Record extracts START

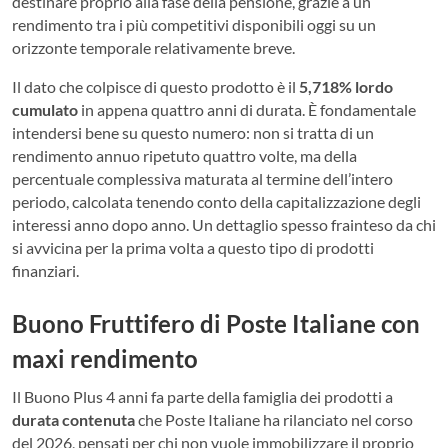
destinare proprio alla fase della pensione, grazie a un
rendimento tra i più competitivi disponibili oggi su un
orizzonte temporale relativamente breve.
Il dato che colpisce di questo prodotto è il
5,718% lordo
cumulato
in appena quattro anni di durata. È fondamentale
intendersi bene su questo numero: non si tratta di un
rendimento annuo ripetuto quattro volte, ma della
percentuale complessiva maturata al termine dell’intero
periodo, calcolata tenendo conto della capitalizzazione degli
interessi anno dopo anno. Un dettaglio spesso frainteso da chi
si avvicina per la prima volta a questo tipo di prodotti
finanziari.
Buono Fruttifero di Poste Italiane con
maxi rendimento
Il Buono Plus 4 anni fa parte della famiglia dei prodotti a
durata contenuta
che Poste Italiane ha rilanciato nel corso
del 2026, pensati per chi non vuole immobilizzare il proprio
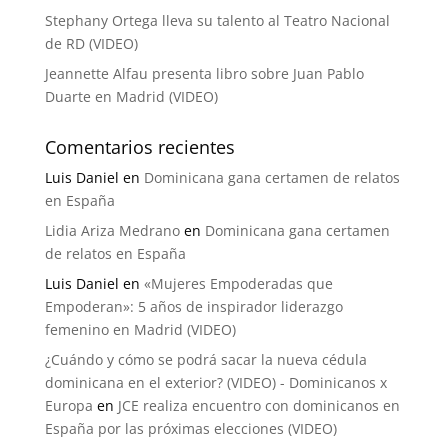
Stephany Ortega lleva su talento al Teatro Nacional
de RD (VIDEO)
Jeannette Alfau presenta libro sobre Juan Pablo
Duarte en Madrid (VIDEO)
Comentarios recientes
Luis Daniel
en
Dominicana gana certamen de relatos
en España
Lidia Ariza Medrano
en
Dominicana gana certamen
de relatos en España
Luis Daniel
en
«Mujeres Empoderadas que
Empoderan»: 5 años de inspirador liderazgo
femenino en Madrid (VIDEO)
¿Cuándo y cómo se podrá sacar la nueva cédula
dominicana en el exterior? (VIDEO) - Dominicanos x
Europa
en
JCE realiza encuentro con dominicanos en
España por las próximas elecciones (VIDEO)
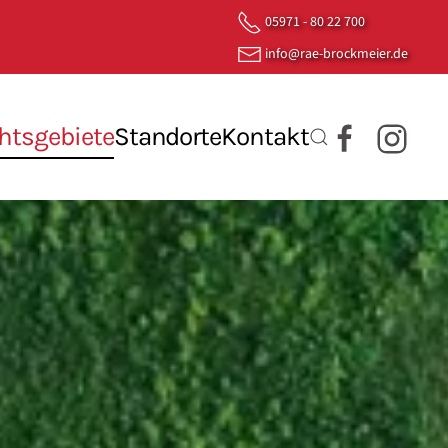
05971 - 80 22 700
info@rae-brockmeier.de
htsgebiete
Standorte
Kontakt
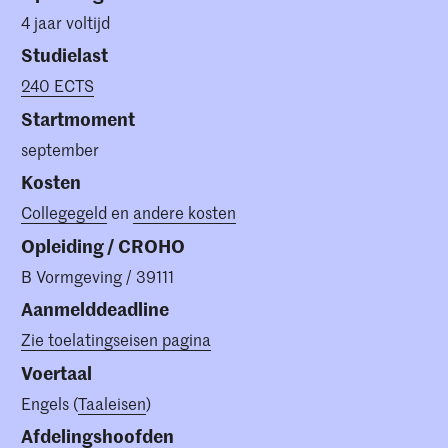
4 jaar voltijd
Studielast
240 ECTS
Startmoment
september
Kosten
Collegegeld
en
andere kosten
Opleiding / CROHO
B Vormgeving / 39111
Aanmelddeadline
Zie toelatingseisen pagina
Voertaal
Engels (
Taaleisen
)
Afdelingshoofden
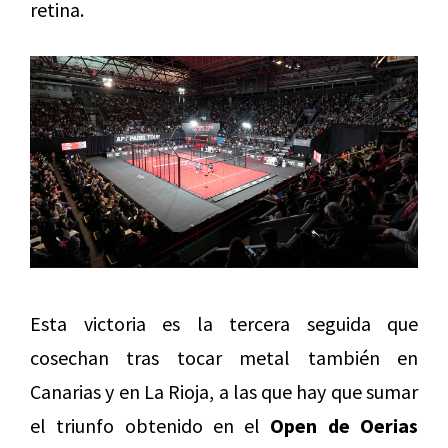
retina.
Esta victoria es la tercera seguida que
cosechan tras tocar metal también en
Canarias y en La Rioja, a las que hay que sumar
el triunfo obtenido en el
Open de Oerias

Record extracts END

**Exercise prompt:** For each line above that includes "Poste", copy the line.

**Written reply:**
Buono Fruttifero di Poste Italiane con
che Poste Italiane ha rilanciato nel corso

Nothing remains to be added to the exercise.